Inktomi was targeted for manipulation through link farms because it was then used by several independent but
popular search engines. Yahoo!, then the most popular search service, also used Inktomi results to supplement its
directory search feature. The link farms helped stabilize listings primarily for online business Web sites that had few
natural links from larger, more stable sites in the Inktomi index.
Link farm exchanges were at first handled on an informal basis, but several service companies were founded to
provide automated registration, categorization, and link page updates to member Web sites.
When the Google search engine became popular, search engine optimizers learned that Google's ranking algorithm
depended in part on a link weighting scheme called PageRank. Rather than simply count all inbound links equally,
the PageRank algorithm determines that some links may be more valuable than others, and therefore assigns them
more weight than others. Link farming was adapted to help increase the PageRank of member pages.

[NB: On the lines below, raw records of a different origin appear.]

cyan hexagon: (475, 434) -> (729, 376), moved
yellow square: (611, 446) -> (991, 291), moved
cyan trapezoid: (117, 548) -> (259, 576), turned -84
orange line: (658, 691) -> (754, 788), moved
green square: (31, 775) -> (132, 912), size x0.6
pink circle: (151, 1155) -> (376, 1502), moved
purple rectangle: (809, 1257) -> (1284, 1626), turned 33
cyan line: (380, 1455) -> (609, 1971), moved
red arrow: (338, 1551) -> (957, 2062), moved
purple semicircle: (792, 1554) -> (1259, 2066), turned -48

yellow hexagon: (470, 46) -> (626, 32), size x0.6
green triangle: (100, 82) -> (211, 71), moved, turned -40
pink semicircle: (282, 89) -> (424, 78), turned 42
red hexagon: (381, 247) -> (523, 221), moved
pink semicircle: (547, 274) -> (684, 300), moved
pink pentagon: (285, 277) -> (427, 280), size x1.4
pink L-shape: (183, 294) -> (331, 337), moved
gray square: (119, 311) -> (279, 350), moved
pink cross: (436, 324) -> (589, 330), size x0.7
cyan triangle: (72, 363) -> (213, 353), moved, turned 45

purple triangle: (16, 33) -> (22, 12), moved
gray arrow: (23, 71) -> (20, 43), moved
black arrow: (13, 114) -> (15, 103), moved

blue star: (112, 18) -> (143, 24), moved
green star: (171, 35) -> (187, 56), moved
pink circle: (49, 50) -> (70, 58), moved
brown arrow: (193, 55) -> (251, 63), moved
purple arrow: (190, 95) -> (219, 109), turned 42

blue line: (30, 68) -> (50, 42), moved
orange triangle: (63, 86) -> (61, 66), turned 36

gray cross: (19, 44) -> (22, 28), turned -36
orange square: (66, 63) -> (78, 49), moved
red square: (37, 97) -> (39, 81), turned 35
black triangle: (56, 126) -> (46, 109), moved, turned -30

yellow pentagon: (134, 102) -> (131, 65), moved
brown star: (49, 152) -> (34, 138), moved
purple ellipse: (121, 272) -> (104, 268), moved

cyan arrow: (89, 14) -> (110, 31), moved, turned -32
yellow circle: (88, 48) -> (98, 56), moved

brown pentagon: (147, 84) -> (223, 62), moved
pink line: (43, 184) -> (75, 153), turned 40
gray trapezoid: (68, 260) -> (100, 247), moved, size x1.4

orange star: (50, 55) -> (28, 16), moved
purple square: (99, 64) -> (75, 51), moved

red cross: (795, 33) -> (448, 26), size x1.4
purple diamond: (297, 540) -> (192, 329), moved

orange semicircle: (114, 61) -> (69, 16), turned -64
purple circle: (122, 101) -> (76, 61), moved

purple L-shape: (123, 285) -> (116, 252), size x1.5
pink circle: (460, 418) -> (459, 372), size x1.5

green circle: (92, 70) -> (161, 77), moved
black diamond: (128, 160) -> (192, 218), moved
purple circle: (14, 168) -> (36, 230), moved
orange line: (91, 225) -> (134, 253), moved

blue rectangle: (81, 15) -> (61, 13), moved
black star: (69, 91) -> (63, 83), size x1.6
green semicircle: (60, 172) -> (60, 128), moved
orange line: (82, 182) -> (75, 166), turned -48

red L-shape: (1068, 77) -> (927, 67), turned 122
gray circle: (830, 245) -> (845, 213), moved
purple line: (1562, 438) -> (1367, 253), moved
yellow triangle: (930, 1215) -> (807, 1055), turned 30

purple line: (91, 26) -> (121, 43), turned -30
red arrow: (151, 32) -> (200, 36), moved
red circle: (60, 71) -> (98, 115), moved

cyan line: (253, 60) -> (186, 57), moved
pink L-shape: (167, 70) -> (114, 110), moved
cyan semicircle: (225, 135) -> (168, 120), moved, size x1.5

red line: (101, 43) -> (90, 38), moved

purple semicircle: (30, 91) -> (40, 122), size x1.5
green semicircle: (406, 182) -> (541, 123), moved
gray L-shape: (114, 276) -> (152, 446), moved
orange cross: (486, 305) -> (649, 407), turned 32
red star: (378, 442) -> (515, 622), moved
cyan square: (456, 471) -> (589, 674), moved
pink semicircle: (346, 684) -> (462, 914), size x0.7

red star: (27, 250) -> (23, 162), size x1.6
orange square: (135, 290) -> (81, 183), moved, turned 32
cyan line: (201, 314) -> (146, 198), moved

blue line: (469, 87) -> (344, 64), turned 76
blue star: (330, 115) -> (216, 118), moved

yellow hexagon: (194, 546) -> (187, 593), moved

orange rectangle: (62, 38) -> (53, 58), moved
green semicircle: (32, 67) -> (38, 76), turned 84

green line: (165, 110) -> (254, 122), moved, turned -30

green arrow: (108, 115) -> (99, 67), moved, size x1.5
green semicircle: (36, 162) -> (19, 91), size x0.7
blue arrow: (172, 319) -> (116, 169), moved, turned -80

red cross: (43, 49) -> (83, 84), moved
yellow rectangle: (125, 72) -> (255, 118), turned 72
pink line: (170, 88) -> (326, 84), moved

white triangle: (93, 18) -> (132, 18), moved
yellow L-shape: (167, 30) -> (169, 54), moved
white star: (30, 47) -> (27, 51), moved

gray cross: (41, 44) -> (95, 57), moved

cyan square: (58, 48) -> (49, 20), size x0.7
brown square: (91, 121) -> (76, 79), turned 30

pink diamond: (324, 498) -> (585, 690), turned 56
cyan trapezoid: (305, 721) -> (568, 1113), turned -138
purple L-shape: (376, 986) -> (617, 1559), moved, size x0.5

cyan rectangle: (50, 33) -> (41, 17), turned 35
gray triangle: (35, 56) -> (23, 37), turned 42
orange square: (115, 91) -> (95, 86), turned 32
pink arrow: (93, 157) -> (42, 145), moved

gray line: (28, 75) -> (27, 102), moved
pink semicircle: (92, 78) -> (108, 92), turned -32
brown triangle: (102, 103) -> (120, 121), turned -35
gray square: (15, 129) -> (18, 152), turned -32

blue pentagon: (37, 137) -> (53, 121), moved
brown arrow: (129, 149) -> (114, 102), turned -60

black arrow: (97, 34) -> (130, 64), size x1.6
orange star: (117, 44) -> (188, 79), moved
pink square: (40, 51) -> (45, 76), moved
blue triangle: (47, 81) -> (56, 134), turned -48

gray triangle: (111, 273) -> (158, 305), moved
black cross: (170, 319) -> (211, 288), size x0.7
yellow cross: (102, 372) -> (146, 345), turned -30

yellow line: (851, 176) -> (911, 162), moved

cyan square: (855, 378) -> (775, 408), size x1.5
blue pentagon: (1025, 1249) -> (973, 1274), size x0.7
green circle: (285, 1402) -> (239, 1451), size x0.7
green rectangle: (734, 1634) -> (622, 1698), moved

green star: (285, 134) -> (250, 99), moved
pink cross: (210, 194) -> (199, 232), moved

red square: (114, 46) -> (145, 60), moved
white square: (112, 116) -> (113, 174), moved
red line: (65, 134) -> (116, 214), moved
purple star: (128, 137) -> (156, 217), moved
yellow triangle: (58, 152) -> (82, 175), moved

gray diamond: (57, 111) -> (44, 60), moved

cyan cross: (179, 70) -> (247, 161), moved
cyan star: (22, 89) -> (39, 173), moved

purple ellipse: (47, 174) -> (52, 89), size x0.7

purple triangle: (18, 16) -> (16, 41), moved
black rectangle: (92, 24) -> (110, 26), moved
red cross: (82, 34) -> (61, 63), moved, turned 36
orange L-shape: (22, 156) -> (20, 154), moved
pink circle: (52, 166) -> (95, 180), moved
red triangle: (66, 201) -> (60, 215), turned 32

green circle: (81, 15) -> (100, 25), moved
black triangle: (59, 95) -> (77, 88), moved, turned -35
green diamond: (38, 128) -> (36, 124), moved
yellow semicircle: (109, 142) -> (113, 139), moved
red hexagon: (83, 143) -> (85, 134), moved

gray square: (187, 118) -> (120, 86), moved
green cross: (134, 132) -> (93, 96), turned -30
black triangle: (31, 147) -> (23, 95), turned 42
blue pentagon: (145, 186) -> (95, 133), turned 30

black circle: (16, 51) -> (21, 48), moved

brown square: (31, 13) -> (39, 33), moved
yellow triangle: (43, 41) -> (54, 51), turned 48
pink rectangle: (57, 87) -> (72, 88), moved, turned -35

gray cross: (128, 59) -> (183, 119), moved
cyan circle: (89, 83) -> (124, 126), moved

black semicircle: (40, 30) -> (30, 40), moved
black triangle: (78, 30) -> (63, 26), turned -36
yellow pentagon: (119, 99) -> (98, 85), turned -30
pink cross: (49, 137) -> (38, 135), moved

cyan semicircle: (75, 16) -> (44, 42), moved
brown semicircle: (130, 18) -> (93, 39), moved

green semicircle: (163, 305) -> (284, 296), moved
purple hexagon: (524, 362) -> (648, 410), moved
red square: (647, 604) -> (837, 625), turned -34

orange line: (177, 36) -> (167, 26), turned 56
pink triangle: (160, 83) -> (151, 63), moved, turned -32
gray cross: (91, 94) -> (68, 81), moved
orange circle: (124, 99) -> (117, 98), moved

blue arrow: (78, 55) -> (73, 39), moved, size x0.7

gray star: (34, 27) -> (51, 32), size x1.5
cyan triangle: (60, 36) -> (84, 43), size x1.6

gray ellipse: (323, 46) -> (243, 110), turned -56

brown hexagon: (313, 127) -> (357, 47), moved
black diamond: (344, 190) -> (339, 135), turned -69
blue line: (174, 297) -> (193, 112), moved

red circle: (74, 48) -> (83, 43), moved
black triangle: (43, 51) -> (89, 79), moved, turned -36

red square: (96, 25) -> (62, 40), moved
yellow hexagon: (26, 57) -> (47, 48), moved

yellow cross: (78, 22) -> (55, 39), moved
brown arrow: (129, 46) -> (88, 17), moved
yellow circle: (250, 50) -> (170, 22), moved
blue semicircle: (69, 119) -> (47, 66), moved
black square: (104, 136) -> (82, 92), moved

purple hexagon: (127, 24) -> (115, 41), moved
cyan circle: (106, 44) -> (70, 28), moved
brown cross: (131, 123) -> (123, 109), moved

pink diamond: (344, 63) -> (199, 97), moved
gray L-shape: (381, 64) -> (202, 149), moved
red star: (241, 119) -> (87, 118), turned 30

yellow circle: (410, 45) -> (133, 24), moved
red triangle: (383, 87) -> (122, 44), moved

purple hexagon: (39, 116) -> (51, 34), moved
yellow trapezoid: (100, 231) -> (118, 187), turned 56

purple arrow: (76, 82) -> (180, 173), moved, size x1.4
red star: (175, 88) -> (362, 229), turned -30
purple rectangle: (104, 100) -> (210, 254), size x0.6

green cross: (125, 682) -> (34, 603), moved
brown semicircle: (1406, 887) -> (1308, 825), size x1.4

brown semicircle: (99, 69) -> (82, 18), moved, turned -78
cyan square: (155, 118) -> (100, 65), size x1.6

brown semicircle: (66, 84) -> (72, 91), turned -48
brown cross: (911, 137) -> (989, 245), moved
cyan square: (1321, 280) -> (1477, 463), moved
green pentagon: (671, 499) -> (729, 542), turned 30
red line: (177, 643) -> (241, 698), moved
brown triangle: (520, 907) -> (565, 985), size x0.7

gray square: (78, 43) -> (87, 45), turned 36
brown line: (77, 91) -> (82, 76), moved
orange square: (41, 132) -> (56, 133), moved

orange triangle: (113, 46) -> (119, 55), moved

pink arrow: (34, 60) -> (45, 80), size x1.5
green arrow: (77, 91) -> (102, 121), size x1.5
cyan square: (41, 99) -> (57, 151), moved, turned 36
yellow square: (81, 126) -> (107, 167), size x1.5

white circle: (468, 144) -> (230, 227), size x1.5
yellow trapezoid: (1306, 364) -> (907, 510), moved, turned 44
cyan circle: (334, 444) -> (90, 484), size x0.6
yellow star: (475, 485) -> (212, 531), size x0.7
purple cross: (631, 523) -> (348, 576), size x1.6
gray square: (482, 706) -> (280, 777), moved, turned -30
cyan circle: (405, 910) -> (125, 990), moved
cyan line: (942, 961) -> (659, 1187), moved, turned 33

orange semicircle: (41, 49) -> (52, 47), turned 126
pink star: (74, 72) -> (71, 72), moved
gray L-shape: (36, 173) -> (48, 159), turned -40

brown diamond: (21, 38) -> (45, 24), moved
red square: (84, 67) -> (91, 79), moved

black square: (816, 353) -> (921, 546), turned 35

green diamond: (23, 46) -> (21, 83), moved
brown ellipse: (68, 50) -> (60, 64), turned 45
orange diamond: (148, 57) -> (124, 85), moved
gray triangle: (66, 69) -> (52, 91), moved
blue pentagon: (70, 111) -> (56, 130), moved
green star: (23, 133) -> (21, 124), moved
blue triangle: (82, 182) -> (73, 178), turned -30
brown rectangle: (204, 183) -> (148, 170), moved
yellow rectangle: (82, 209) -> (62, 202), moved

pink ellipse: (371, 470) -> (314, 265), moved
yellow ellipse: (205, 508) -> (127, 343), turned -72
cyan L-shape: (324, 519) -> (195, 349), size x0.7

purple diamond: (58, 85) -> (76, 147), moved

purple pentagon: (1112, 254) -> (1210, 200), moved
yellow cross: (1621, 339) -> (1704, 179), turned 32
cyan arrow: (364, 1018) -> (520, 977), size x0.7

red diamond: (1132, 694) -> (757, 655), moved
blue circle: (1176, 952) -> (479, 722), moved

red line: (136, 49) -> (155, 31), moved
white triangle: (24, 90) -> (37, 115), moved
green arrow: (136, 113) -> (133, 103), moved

However, the link farms became susceptible to manipulation by unscrupulous webmasters who joined the services,
received inbound linkage, and then found ways to hide their outbound links or to avoid posting any links on their
sites at all. Link farm managers had to implement quality controls and monitor member compliance with their rules
to ensure fairness.
Alternative link farm products emerged, particularly link-finding software that identified potential reciprocal link
partners, sent them template-based emails offering to exchange links, and created directory-like link pages for Web
sites, in the hope of building their link popularity and PageRank.
Search engines countered the link farm movement by identifying specific attributes associated with link farm pages
and filtering those pages from indexing and search results. In some cases, entire domains were removed from the
search engine indexes in order to prevent them from influencing search results.